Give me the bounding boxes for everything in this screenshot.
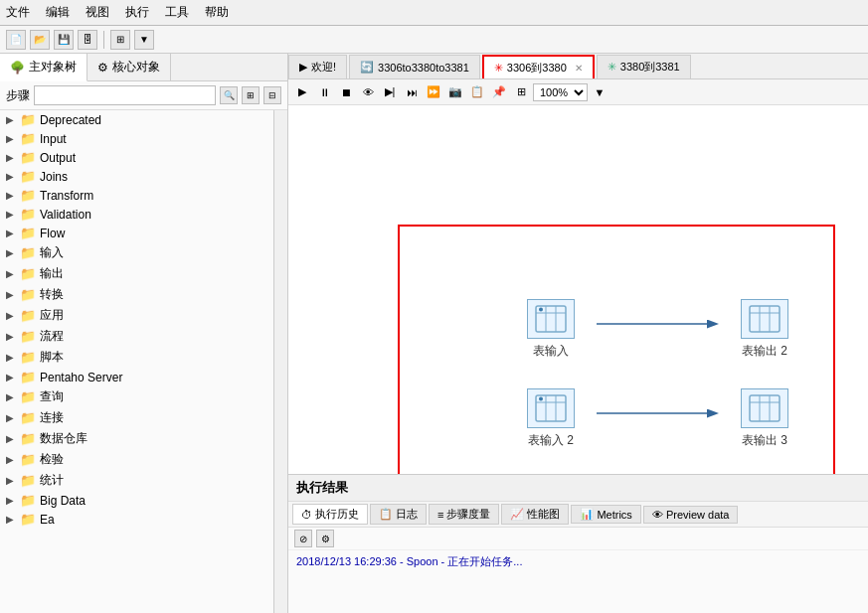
- tree-label-4: Transform: [40, 189, 93, 203]
- node-table-input-2[interactable]: 表输入 2: [527, 388, 575, 449]
- zoom-dropdown[interactable]: ▼: [590, 82, 609, 102]
- new-button[interactable]: 📄: [6, 30, 26, 50]
- preview-button[interactable]: 👁: [358, 82, 378, 102]
- zoom-select[interactable]: 100% 50% 75% 150% 200%: [533, 83, 588, 101]
- history-label: 执行历史: [315, 507, 359, 522]
- node-table-input-1[interactable]: 表输入: [527, 299, 575, 360]
- tree-label-2: Output: [40, 151, 76, 165]
- tree-item-20[interactable]: ▶ 📁 Ea: [0, 510, 273, 529]
- tree-item-5[interactable]: ▶ 📁 Validation: [0, 205, 273, 224]
- copy-button[interactable]: 📋: [467, 82, 487, 102]
- bottom-tab-preview[interactable]: 👁 Preview data: [643, 506, 739, 524]
- tree-item-17[interactable]: ▶ 📁 检验: [0, 449, 273, 470]
- next-step-button[interactable]: ⏭: [402, 82, 422, 102]
- tree-item-14[interactable]: ▶ 📁 查询: [0, 386, 273, 407]
- capture-button[interactable]: 📷: [445, 82, 465, 102]
- tree-label-13: Pentaho Server: [40, 371, 122, 384]
- tree-item-15[interactable]: ▶ 📁 连接: [0, 407, 273, 428]
- search-button[interactable]: 🔍: [220, 86, 238, 104]
- tree-item-10[interactable]: ▶ 📁 应用: [0, 305, 273, 326]
- bottom-tabs: ⏱ 执行历史 📋 日志 ≡ 步骤度量 📈 性能图 📊 Metrics: [288, 502, 868, 528]
- tree-arrow-0: ▶: [6, 114, 16, 125]
- tree-item-0[interactable]: ▶ 📁 Deprecated: [0, 110, 273, 129]
- tree-item-11[interactable]: ▶ 📁 流程: [0, 326, 273, 347]
- menu-run[interactable]: 执行: [125, 4, 149, 21]
- tree-item-9[interactable]: ▶ 📁 转换: [0, 284, 273, 305]
- tree-area: ▶ 📁 Deprecated▶ 📁 Input▶ 📁 Output▶ 📁 Joi…: [0, 110, 273, 613]
- tab-3306to3380[interactable]: ✳ 3306到3380 ✕: [482, 55, 595, 78]
- bottom-tab-log[interactable]: 📋 日志: [370, 504, 427, 525]
- tree-arrow-9: ▶: [6, 289, 16, 300]
- tree-item-6[interactable]: ▶ 📁 Flow: [0, 224, 273, 242]
- step-button[interactable]: ⏩: [424, 82, 443, 102]
- node-table-output-3[interactable]: 表输出 3: [741, 388, 788, 449]
- tree-arrow-13: ▶: [6, 372, 16, 383]
- svg-point-16: [539, 397, 543, 401]
- tab-3306to3381[interactable]: 🔄 3306to3380to3381: [349, 55, 480, 78]
- step-metrics-icon: ≡: [437, 509, 443, 521]
- node-icon-table-output-3: [741, 388, 788, 428]
- tree-arrow-16: ▶: [6, 433, 16, 444]
- layers-button[interactable]: ⊞: [110, 30, 130, 50]
- tree-label-19: Big Data: [40, 494, 86, 508]
- tree-item-8[interactable]: ▶ 📁 输出: [0, 263, 273, 284]
- collapse-button[interactable]: ⊟: [263, 86, 281, 104]
- menu-edit[interactable]: 编辑: [46, 4, 70, 21]
- tab-core-objects[interactable]: ⚙ 核心对象: [87, 54, 171, 80]
- paste-button[interactable]: 📌: [489, 82, 509, 102]
- canvas-area[interactable]: 表输入 表输出 2: [288, 105, 868, 474]
- tree-folder-16: 📁: [20, 431, 36, 446]
- step-metrics-label: 步骤度量: [446, 507, 490, 522]
- node-label-table-output-2: 表输出 2: [742, 343, 787, 360]
- menu-tools[interactable]: 工具: [165, 4, 189, 21]
- save-button[interactable]: 💾: [54, 30, 74, 50]
- tree-folder-8: 📁: [20, 266, 36, 281]
- preview-icon: 👁: [652, 509, 663, 521]
- menu-help[interactable]: 帮助: [205, 4, 229, 21]
- tree-item-13[interactable]: ▶ 📁 Pentaho Server: [0, 368, 273, 386]
- tree-item-3[interactable]: ▶ 📁 Joins: [0, 167, 273, 186]
- menu-view[interactable]: 视图: [86, 4, 109, 21]
- toolbar-sep1: [103, 31, 104, 49]
- tree-folder-11: 📁: [20, 329, 36, 344]
- bottom-tab-history[interactable]: ⏱ 执行历史: [292, 504, 368, 525]
- expand-button[interactable]: ⊞: [242, 86, 260, 104]
- fit-button[interactable]: ⊞: [511, 82, 531, 102]
- node-table-output-2[interactable]: 表输出 2: [741, 299, 788, 360]
- tree-folder-6: 📁: [20, 226, 36, 240]
- tab-main-objects[interactable]: 🌳 主对象树: [0, 54, 87, 81]
- tree-item-16[interactable]: ▶ 📁 数据仓库: [0, 428, 273, 449]
- tab-welcome-icon: ▶: [299, 61, 307, 74]
- open-button[interactable]: 📂: [30, 30, 50, 50]
- dropdown-button[interactable]: ▼: [134, 30, 154, 50]
- tree-folder-12: 📁: [20, 350, 36, 365]
- scrollbar[interactable]: [273, 110, 287, 613]
- tree-item-7[interactable]: ▶ 📁 输入: [0, 242, 273, 263]
- saveas-button[interactable]: 🗄: [78, 30, 97, 50]
- settings-button[interactable]: ⚙: [316, 530, 334, 547]
- debug-button[interactable]: ▶|: [380, 82, 400, 102]
- search-input[interactable]: [34, 85, 216, 105]
- play-button[interactable]: ▶: [292, 82, 312, 102]
- pause-button[interactable]: ⏸: [314, 82, 334, 102]
- tree-item-19[interactable]: ▶ 📁 Big Data: [0, 491, 273, 510]
- tree-item-18[interactable]: ▶ 📁 统计: [0, 470, 273, 491]
- tab-welcome[interactable]: ▶ 欢迎!: [288, 55, 347, 78]
- bottom-tab-metrics[interactable]: 📊 Metrics: [571, 505, 640, 524]
- tree-arrow-10: ▶: [6, 310, 16, 321]
- menu-file[interactable]: 文件: [6, 4, 30, 21]
- tab-3306to3381-icon: 🔄: [360, 61, 374, 74]
- tree-item-2[interactable]: ▶ 📁 Output: [0, 148, 273, 167]
- bottom-tab-perf[interactable]: 📈 性能图: [501, 504, 569, 525]
- tab-3380to3381[interactable]: ✳ 3380到3381: [597, 55, 691, 78]
- tab-3306to3380-close[interactable]: ✕: [575, 63, 583, 74]
- clear-button[interactable]: ⊘: [294, 530, 312, 547]
- stop-button[interactable]: ⏹: [336, 82, 356, 102]
- tree-item-12[interactable]: ▶ 📁 脚本: [0, 347, 273, 368]
- tabs-bar: ▶ 欢迎! 🔄 3306to3380to3381 ✳ 3306到3380 ✕ ✳…: [288, 54, 868, 79]
- tree-label-18: 统计: [40, 472, 64, 489]
- tree-item-1[interactable]: ▶ 📁 Input: [0, 129, 273, 148]
- bottom-tab-step-metrics[interactable]: ≡ 步骤度量: [429, 504, 499, 525]
- tree-item-4[interactable]: ▶ 📁 Transform: [0, 186, 273, 205]
- tree-folder-18: 📁: [20, 473, 36, 488]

*REQUIRED WORK*: From the first line to the last, write out the data exactly, omitting any pictures.

*WRITTEN ANSWER*:
Give me the bounding boxes for everything in this screenshot.
- tree-label-4: Transform: [40, 189, 93, 203]
- node-table-input-2[interactable]: 表输入 2: [527, 388, 575, 449]
- zoom-dropdown[interactable]: ▼: [590, 82, 609, 102]
- new-button[interactable]: 📄: [6, 30, 26, 50]
- preview-button[interactable]: 👁: [358, 82, 378, 102]
- zoom-select[interactable]: 100% 50% 75% 150% 200%: [533, 83, 588, 101]
- history-label: 执行历史: [315, 507, 359, 522]
- node-table-input-1[interactable]: 表输入: [527, 299, 575, 360]
- tree-label-2: Output: [40, 151, 76, 165]
- tree-item-20[interactable]: ▶ 📁 Ea: [0, 510, 273, 529]
- tree-item-5[interactable]: ▶ 📁 Validation: [0, 205, 273, 224]
- copy-button[interactable]: 📋: [467, 82, 487, 102]
- bottom-tab-preview[interactable]: 👁 Preview data: [643, 506, 739, 524]
- tree-item-17[interactable]: ▶ 📁 检验: [0, 449, 273, 470]
- next-step-button[interactable]: ⏭: [402, 82, 422, 102]
- tree-item-14[interactable]: ▶ 📁 查询: [0, 386, 273, 407]
- capture-button[interactable]: 📷: [445, 82, 465, 102]
- tree-label-13: Pentaho Server: [40, 371, 122, 384]
- tree-item-15[interactable]: ▶ 📁 连接: [0, 407, 273, 428]
- search-button[interactable]: 🔍: [220, 86, 238, 104]
- tree-item-10[interactable]: ▶ 📁 应用: [0, 305, 273, 326]
- bottom-tabs: ⏱ 执行历史 📋 日志 ≡ 步骤度量 📈 性能图 📊 Metrics: [288, 502, 868, 528]
- tree-arrow-0: ▶: [6, 114, 16, 125]
- tree-item-0[interactable]: ▶ 📁 Deprecated: [0, 110, 273, 129]
- tree-item-11[interactable]: ▶ 📁 流程: [0, 326, 273, 347]
- menu-run[interactable]: 执行: [125, 4, 149, 21]
- tree-item-9[interactable]: ▶ 📁 转换: [0, 284, 273, 305]
- tree-area: ▶ 📁 Deprecated▶ 📁 Input▶ 📁 Output▶ 📁 Joi…: [0, 110, 273, 613]
- tab-3306to3380[interactable]: ✳ 3306到3380 ✕: [482, 55, 595, 78]
- bottom-tab-log[interactable]: 📋 日志: [370, 504, 427, 525]
- tree-arrow-9: ▶: [6, 289, 16, 300]
- tree-item-6[interactable]: ▶ 📁 Flow: [0, 224, 273, 242]
- step-button[interactable]: ⏩: [424, 82, 443, 102]
- node-table-output-3[interactable]: 表输出 3: [741, 388, 788, 449]
- tree-arrow-13: ▶: [6, 372, 16, 383]
- svg-point-16: [539, 397, 543, 401]
- tab-3306to3381[interactable]: 🔄 3306to3380to3381: [349, 55, 480, 78]
- step-metrics-icon: ≡: [437, 509, 443, 521]
- node-icon-table-output-3: [741, 388, 788, 428]
- tree-arrow-16: ▶: [6, 433, 16, 444]
- layers-button[interactable]: ⊞: [110, 30, 130, 50]
- tree-label-19: Big Data: [40, 494, 86, 508]
- tree-item-8[interactable]: ▶ 📁 输出: [0, 263, 273, 284]
- collapse-button[interactable]: ⊟: [263, 86, 281, 104]
- menu-edit[interactable]: 编辑: [46, 4, 70, 21]
- tab-core-objects[interactable]: ⚙ 核心对象: [87, 54, 171, 80]
- paste-button[interactable]: 📌: [489, 82, 509, 102]
- canvas-area[interactable]: 表输入 表输出 2: [288, 105, 868, 474]
- tree-folder-16: 📁: [20, 431, 36, 446]
- step-metrics-label: 步骤度量: [446, 507, 490, 522]
- node-label-table-output-2: 表输出 2: [742, 343, 787, 360]
- menu-tools[interactable]: 工具: [165, 4, 189, 21]
- save-button[interactable]: 💾: [54, 30, 74, 50]
- tree-folder-8: 📁: [20, 266, 36, 281]
- preview-icon: 👁: [652, 509, 663, 521]
- menu-help[interactable]: 帮助: [205, 4, 229, 21]
- tree-item-13[interactable]: ▶ 📁 Pentaho Server: [0, 368, 273, 386]
- tree-item-3[interactable]: ▶ 📁 Joins: [0, 167, 273, 186]
- menu-view[interactable]: 视图: [86, 4, 109, 21]
- toolbar-sep1: [103, 31, 104, 49]
- tree-folder-11: 📁: [20, 329, 36, 344]
- bottom-tab-history[interactable]: ⏱ 执行历史: [292, 504, 368, 525]
- expand-button[interactable]: ⊞: [242, 86, 260, 104]
- fit-button[interactable]: ⊞: [511, 82, 531, 102]
- node-table-output-2[interactable]: 表输出 2: [741, 299, 788, 360]
- tree-folder-6: 📁: [20, 226, 36, 240]
- tab-main-objects[interactable]: 🌳 主对象树: [0, 54, 87, 81]
- tree-item-16[interactable]: ▶ 📁 数据仓库: [0, 428, 273, 449]
- tab-welcome-icon: ▶: [299, 61, 307, 74]
- open-button[interactable]: 📂: [30, 30, 50, 50]
- dropdown-button[interactable]: ▼: [134, 30, 154, 50]
- tree-folder-12: 📁: [20, 350, 36, 365]
- scrollbar[interactable]: [273, 110, 287, 613]
- tree-item-7[interactable]: ▶ 📁 输入: [0, 242, 273, 263]
- saveas-button[interactable]: 🗄: [78, 30, 97, 50]
- settings-button[interactable]: ⚙: [316, 530, 334, 547]
- debug-button[interactable]: ▶|: [380, 82, 400, 102]
- search-input[interactable]: [34, 85, 216, 105]
- play-button[interactable]: ▶: [292, 82, 312, 102]
- pause-button[interactable]: ⏸: [314, 82, 334, 102]
- tree-item-19[interactable]: ▶ 📁 Big Data: [0, 491, 273, 510]
- tree-item-18[interactable]: ▶ 📁 统计: [0, 470, 273, 491]
- tab-welcome[interactable]: ▶ 欢迎!: [288, 55, 347, 78]
- bottom-tab-metrics[interactable]: 📊 Metrics: [571, 505, 640, 524]
- tree-arrow-10: ▶: [6, 310, 16, 321]
- menu-file[interactable]: 文件: [6, 4, 30, 21]
- tab-3306to3381-icon: 🔄: [360, 61, 374, 74]
- tree-item-2[interactable]: ▶ 📁 Output: [0, 148, 273, 167]
- bottom-tab-perf[interactable]: 📈 性能图: [501, 504, 569, 525]
- tab-3380to3381[interactable]: ✳ 3380到3381: [597, 55, 691, 78]
- tab-3306to3380-close[interactable]: ✕: [575, 63, 583, 74]
- clear-button[interactable]: ⊘: [294, 530, 312, 547]
- stop-button[interactable]: ⏹: [336, 82, 356, 102]
- tree-item-12[interactable]: ▶ 📁 脚本: [0, 347, 273, 368]
- tabs-bar: ▶ 欢迎! 🔄 3306to3380to3381 ✳ 3306到3380 ✕ ✳…: [288, 54, 868, 79]
- tree-label-18: 统计: [40, 472, 64, 489]
- tree-item-1[interactable]: ▶ 📁 Input: [0, 129, 273, 148]
- bottom-tab-step-metrics[interactable]: ≡ 步骤度量: [429, 504, 499, 525]
- tree-item-4[interactable]: ▶ 📁 Transform: [0, 186, 273, 205]
- tree-folder-18: 📁: [20, 473, 36, 488]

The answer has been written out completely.